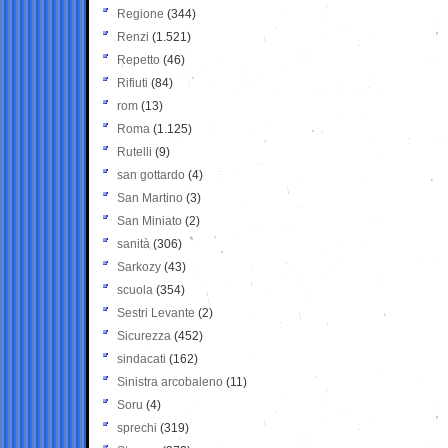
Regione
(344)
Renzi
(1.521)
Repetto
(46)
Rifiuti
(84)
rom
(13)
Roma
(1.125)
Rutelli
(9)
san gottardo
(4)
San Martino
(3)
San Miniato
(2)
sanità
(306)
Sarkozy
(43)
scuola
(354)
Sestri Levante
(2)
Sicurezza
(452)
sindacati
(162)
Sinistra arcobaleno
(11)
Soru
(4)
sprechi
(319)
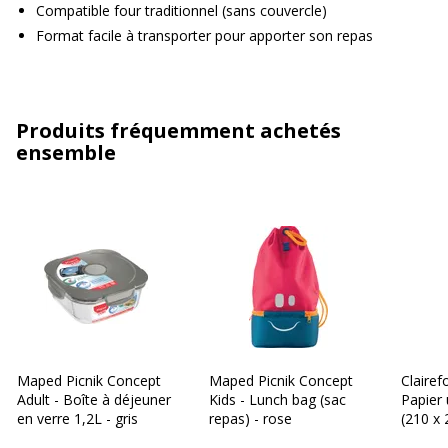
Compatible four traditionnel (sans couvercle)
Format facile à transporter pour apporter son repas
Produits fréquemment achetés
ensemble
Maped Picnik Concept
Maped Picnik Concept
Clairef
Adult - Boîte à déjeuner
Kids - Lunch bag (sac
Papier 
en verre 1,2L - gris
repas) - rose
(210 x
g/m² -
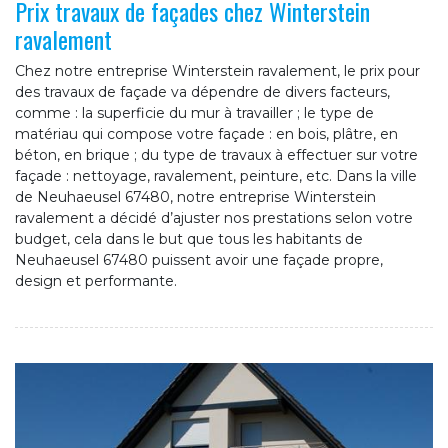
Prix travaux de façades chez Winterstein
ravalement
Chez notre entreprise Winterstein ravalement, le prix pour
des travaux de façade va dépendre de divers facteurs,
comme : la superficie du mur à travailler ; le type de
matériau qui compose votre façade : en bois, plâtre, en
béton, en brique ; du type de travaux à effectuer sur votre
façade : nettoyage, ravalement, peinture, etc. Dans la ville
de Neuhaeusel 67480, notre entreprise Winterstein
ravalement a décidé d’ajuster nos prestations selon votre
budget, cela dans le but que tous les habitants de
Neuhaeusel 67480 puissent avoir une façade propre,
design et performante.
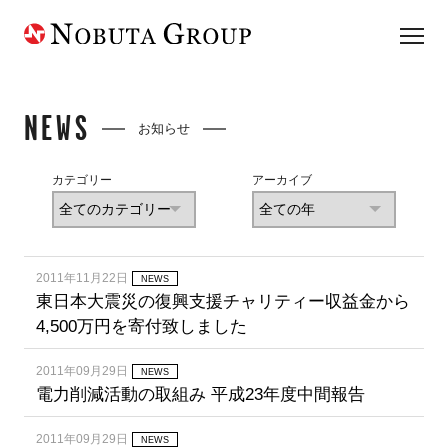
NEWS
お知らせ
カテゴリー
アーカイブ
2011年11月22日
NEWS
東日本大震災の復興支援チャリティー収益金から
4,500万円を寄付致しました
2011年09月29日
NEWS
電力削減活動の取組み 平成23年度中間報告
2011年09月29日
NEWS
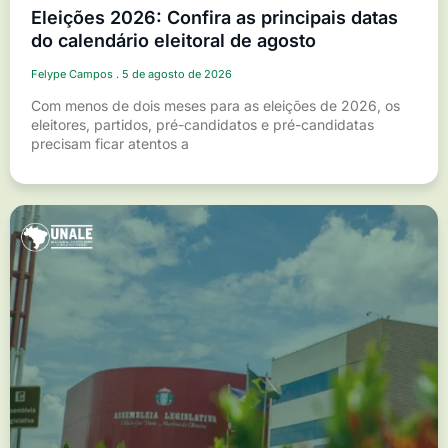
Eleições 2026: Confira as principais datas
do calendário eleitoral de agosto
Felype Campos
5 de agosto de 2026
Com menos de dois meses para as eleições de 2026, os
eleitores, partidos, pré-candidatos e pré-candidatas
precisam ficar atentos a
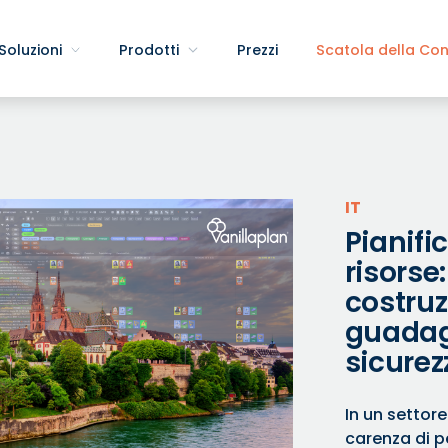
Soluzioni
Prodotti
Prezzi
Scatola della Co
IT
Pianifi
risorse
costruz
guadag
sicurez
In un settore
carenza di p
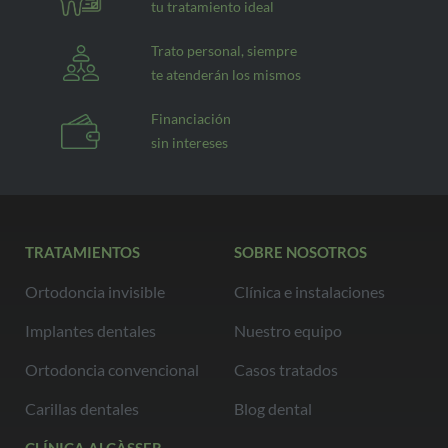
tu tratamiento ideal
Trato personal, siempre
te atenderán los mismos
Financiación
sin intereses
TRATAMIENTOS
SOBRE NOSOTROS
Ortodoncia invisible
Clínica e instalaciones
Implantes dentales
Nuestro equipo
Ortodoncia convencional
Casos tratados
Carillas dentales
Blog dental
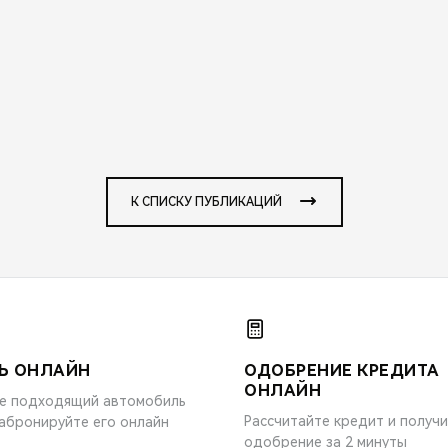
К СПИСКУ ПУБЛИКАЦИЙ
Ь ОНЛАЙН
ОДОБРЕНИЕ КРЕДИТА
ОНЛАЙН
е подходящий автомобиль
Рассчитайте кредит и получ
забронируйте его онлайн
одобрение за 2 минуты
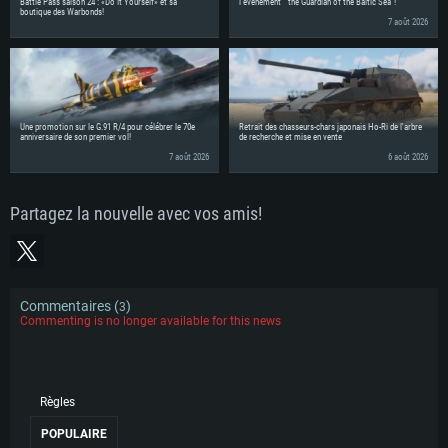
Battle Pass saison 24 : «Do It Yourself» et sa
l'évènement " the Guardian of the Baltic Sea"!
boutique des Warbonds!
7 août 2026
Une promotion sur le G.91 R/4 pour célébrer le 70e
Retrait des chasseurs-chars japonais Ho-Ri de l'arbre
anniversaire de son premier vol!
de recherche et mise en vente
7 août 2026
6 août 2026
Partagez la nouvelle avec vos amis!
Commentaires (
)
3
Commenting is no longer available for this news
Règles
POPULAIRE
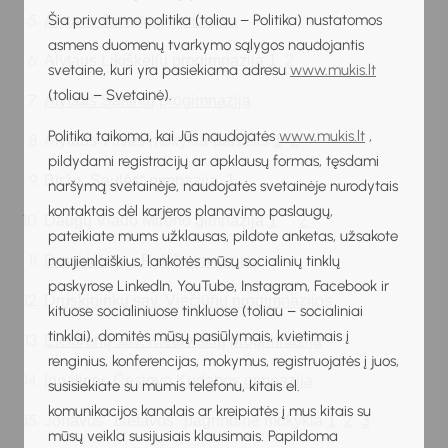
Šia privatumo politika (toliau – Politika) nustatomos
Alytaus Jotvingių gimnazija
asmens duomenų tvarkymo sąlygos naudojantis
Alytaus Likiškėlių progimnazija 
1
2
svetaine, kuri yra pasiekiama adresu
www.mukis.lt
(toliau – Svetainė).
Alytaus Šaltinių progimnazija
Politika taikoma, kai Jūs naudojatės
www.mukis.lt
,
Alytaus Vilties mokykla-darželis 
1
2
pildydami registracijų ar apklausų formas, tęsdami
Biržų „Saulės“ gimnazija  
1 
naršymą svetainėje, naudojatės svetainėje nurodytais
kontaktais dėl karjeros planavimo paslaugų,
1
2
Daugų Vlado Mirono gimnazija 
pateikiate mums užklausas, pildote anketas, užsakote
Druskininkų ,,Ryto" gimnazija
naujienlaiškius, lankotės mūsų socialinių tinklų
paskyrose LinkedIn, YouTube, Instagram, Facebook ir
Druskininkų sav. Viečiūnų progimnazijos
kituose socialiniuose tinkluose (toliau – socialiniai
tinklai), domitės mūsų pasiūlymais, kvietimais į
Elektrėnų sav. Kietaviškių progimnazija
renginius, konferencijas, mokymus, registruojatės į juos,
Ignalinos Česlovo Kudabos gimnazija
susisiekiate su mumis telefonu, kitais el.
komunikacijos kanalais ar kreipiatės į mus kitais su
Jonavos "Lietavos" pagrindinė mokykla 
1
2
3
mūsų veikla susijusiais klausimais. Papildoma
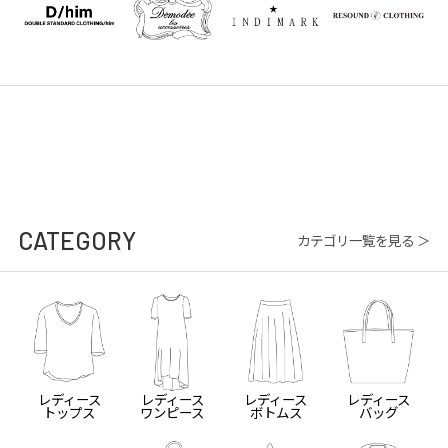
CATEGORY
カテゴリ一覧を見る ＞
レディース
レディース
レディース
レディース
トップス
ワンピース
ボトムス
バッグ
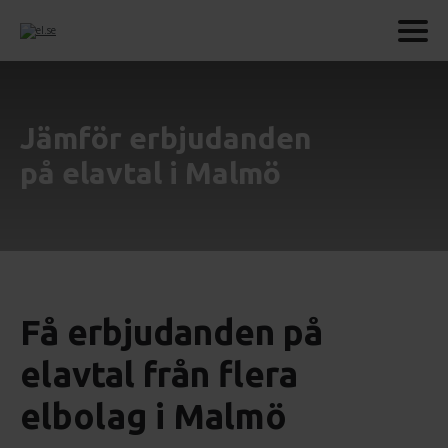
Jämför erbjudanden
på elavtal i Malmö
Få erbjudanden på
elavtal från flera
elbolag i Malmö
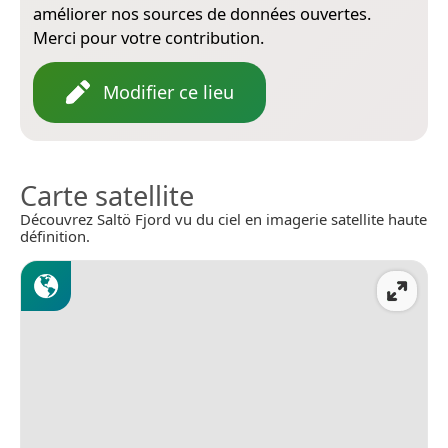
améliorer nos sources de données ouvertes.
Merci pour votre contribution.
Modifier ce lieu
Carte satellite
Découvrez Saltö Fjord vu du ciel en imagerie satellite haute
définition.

• EXERCISE AIM: Each record above should be copied character for character, with pictures dropped.

• ANSWER FOR THE TASK:
Regione
(344)
Renzi
(1.521)
Repetto
(46)
Rifiuti
(84)
rom
(13)
Roma
(1.125)
Rutelli
(9)
san gottardo
(4)
San Martino
(3)
San Miniato
(2)
sanità
(306)
Sarkozy
(43)
scuola
(354)
Sestri Levante
(2)
Sicurezza
(452)
sindacati
(162)
Sinistra arcobaleno
(11)
Soru
(4)
sprechi
(319)
Compatible four traditionnel (sans couvercle)
Format facile à transporter pour apporter son repas
Produits fréquemment achetés
ensemble
Maped Picnik Concept
Maped Picnik Concept
Clairef
Adult - Boîte à déjeuner
Kids - Lunch bag (sac
Papier 
en verre 1,2L - gris
repas) - rose
(210 x
g/m² -
Prix travaux de façades chez Winterstein
ravalement
Chez notre entreprise Winterstein ravalement, le prix pour
des travaux de façade va dépendre de divers facteurs,
comme : la superficie du mur à travailler ; le type de
matériau qui compose votre façade : en bois, plâtre, en
béton, en brique ; du type de travaux à effectuer sur votre
façade : nettoyage, ravalement, peinture, etc. Dans la ville
de Neuhaeusel 67480, notre entreprise Winterstein
ravalement a décidé d’ajuster nos prestations selon votre
budget, cela dans le but que tous les habitants de
Neuhaeusel 67480 puissent avoir une façade propre,
design et performante.
NEWS
お知らせ
カテゴリー
アーカイブ
2011年11月22日
NEWS
東日本大震災の復興支援チャリティー収益金から
4,500万円を寄付致しました
2011年09月29日
NEWS
電力削減活動の取組み 平成23年度中間報告
2011年09月29日
NEWS
Eleições 2026: Confira as principais datas
do calendário eleitoral de agosto
Felype Campos
5 de agosto de 2026
Com menos de dois meses para as eleições de 2026, os
eleitores, partidos, pré-candidatos e pré-candidatas
precisam ficar atentos a
Soluzioni
Prodotti
Prezzi
Scatola della Co
IT
Pianifi
risorse
costruz
guadag
sicurez
In un settore
carenza di p
tu tratamiento ideal
Trato personal, siempre
te atenderán los mismos
Financiación
sin intereses
TRATAMIENTOS
SOBRE NOSOTROS
Ortodoncia invisible
Clínica e instalaciones
Implantes dentales
Nuestro equipo
Ortodoncia convencional
Casos tratados
Carillas dentales
Blog dental
К СПИСКУ ПУБЛИКАЦИЙ
Ь ОНЛАЙН
ОДОБРЕНИЕ КРЕДИТА
ОНЛАЙН
е подходящий автомобиль
Рассчитайте кредит и получ
забронируйте его онлайн
одобрение за 2 минуты
Battle Pass saison 24 : «Do It Yourself» et sa
l'évènement " the Guardian of the Baltic Sea"!
boutique des Warbonds!
7 août 2026
Une promotion sur le G.91 R/4 pour célébrer le 70e
Retrait des chasseurs-chars japonais Ho-Ri de l'arbre
anniversaire de son premier vol!
de recherche et mise en vente
7 août 2026
6 août 2026
Partagez la nouvelle avec vos amis!
Commentaires (
)
3
Commenting is no longer available for this news
Règles
POPULAIRE
Šia privatumo politika (toliau – Politika) nustatomos
Alytaus Jotvingių gimnazija
asmens duomenų tvarkymo sąlygos naudojantis
Alytaus Likiškėlių progimnazija 
1
2
svetaine, kuri yra pasiekiama adresu
www.mukis.lt
(toliau – Svetainė).
Alytaus Šaltinių progimnazija
Politika taikoma, kai Jūs naudojatės
www.mukis.lt
,
Alytaus Vilties mokykla-darželis 
1
2
pildydami registracijų ar apklausų formas, tęsdami
Biržų „Saulės“ gimnazija  
1 
naršymą svetainėje, naudojatės svetainėje nurodytais
kontaktais dėl karjeros planavimo paslaugų,
1
2
Daugų Vlado Mirono gimnazija 
pateikiate mums užklausas, pildote anketas, užsakote
Druskininkų ,,Ryto" gimnazija
naujienlaiškius, lankotės mūsų socialinių tinklų
paskyrose LinkedIn, YouTube, Instagram, Facebook ir
Druskininkų sav. Viečiūnų progimnazijos
kituose socialiniuose tinkluose (toliau – socialiniai
tinklai), domitės mūsų pasiūlymais, kvietimais į
Elektrėnų sav. Kietaviškių progimnazija
renginius, konferencijas, mokymus, registruojatės į juos,
Ignalinos Česlovo Kudabos gimnazija
susisiekiate su mumis telefonu, kitais el.
komunikacijos kanalais ar kreipiatės į mus kitais su
Jonavos "Lietavos" pagrindinė mokykla 
1
2
3
mūsų veikla susijusiais klausimais. Papildoma
CATEGORY
カテゴリ一覧を見る ＞
レディース
レディース
レディース
レディース
トップス
ワンピース
ボトムス
バッグ
Jämför erbjudanden
på elavtal i Malmö
Få erbjudanden på
elavtal från flera
elbolag i Malmö
améliorer nos sources de données ouvertes.
Merci pour votre contribution.
Modifier ce lieu
Carte satellite
Découvrez Saltö Fjord vu du ciel en imagerie satellite haute
définition.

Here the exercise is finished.